Working effectively within teams has been recognized by medical educators as an important competency for learners.1,2 Teams are increasingly being used in medical education to enhance active learning and foster better interpersonal communication skills. A variety of methods that employ teams in classroom-based teaching settings, such as problem-based and team-based learning (TBL), have become part of many medical schools’ curricula. These methods were adopted because of the recognition that effective team processes improve learning outcomes.3,4
Even though the contribution of effective teams to learning outcomes has been recognized, there are few empirical data to help educators design and evaluate the performance of those teams, especially in classroom-based educational activities. Systematic study in this area is limited in part by a lack of validated practical tools to measure the quality of small-group or team interactions.5,6
The purpose of this study was to develop and test the validity and reliability of a simple instrument to measure the quality of learning team interactions in medical education settings.
Method
Item development and refinement
We reviewed and discussed the literature on team and small-group processes. From these discussions, we identified several overlapping features of high-functioning teams that included high levels of engagement by all team members, discussions of the team’s work at deep (rather than superficial) conceptual levels, and a strong sense of team identity based on the literature.7,8 Using these features as a guide, a writing team consisting of clinical educators (P.H., R.E.L.), educational specialists (B.F.R., F.K.), and a measurement specialist (P.A.K.) generated a pool of 30 scale items to assess the quality of team interactions. The items were designed to be completed at the end of a course by students retrospectively reflecting on all of their team experiences during the course.
We distributed the 30 items to 409 students in 13 different courses that used TBL as the major pedagogical method at three different medical schools throughout the United States (Baylor College of Medicine, The University of Texas Medical Branch, and The Wright State Boonshoft School of Medicine). TBL settings in medical schools were chosen to test and refine our instrument because these settings create a structure that allows team processes to emerge mainly as a result of interactions between the individual students assigned to each team. Specifically, TBL uses teams without individual faculty facilitators (theoretically putting all teams on equal footing at the outset of a course), directs all of the teams in a course to solve a common set of real-world application-based tasks, and requires all teams to perform their work in parallel in the same educational space, such as a lecture hall. In these schools, students were also assigned to teams rather than being able to self-select their team members.

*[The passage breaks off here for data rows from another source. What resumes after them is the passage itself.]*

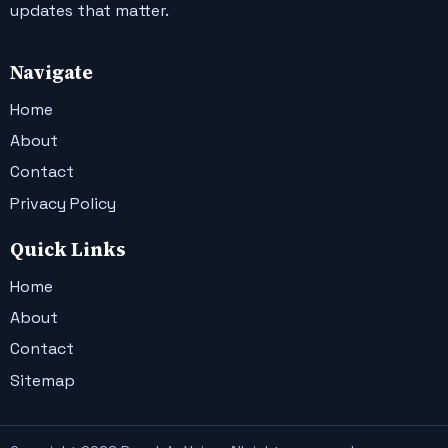
updates that matter.
Navigate
Home
About
Contact
Privacy Policy
Quick Links
Home
About
Contact
Sitemap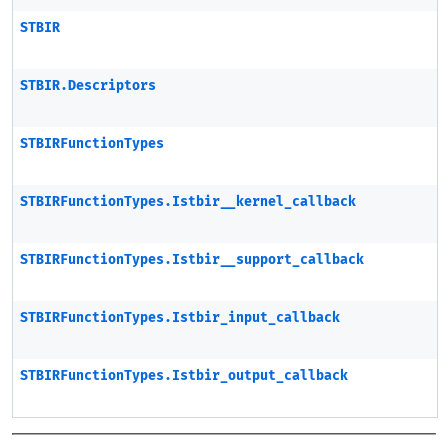
STBIR
STBIR.Descriptors
STBIRFunctionTypes
STBIRFunctionTypes.Istbir__kernel_callback
STBIRFunctionTypes.Istbir__support_callback
STBIRFunctionTypes.Istbir_input_callback
STBIRFunctionTypes.Istbir_output_callback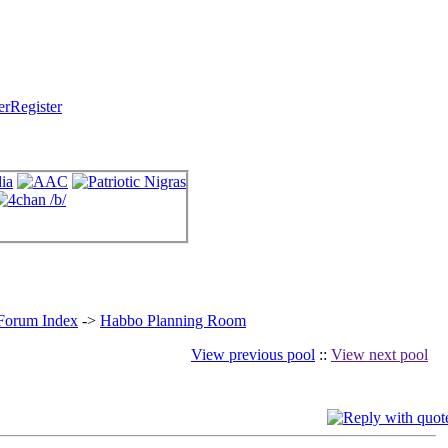
Register
 Forum Index
->
Habbo Planning Room
View previous pool
::
View next pool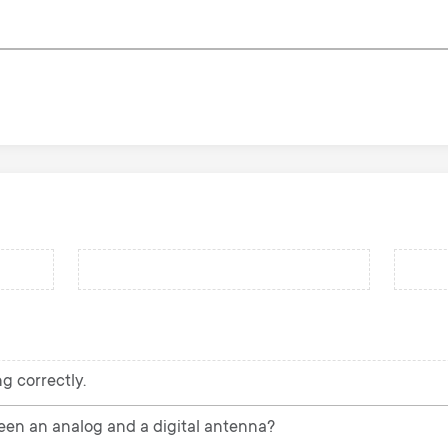
g correctly.
een an analog and a digital antenna?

Psychometric evaluation and validation of the Team Performance Scale
To assess the psychometric properties of the Team Performance Scale (TPS) and validate it in a second sample, we next distributed the TPS to second-year students in an evidence-based medicine course at Baylor College of Medicine during the 2006–2007 and 2007–2008 academic years. This course used TBL as its major pedagogical method and also used a peer evaluation process at the end of the course. This additional measure used the method of Michaelsen et al.8 Briefly, each student was given 100 points to distribute to the other students on their team based on how “helpful” each member’s contribution to the team activities had been. Students were required to distribute all 100 points and were not allowed to give points to themselves. Therefore, each team member received a total peer evaluation score that was based on the points that their peers had distributed to them.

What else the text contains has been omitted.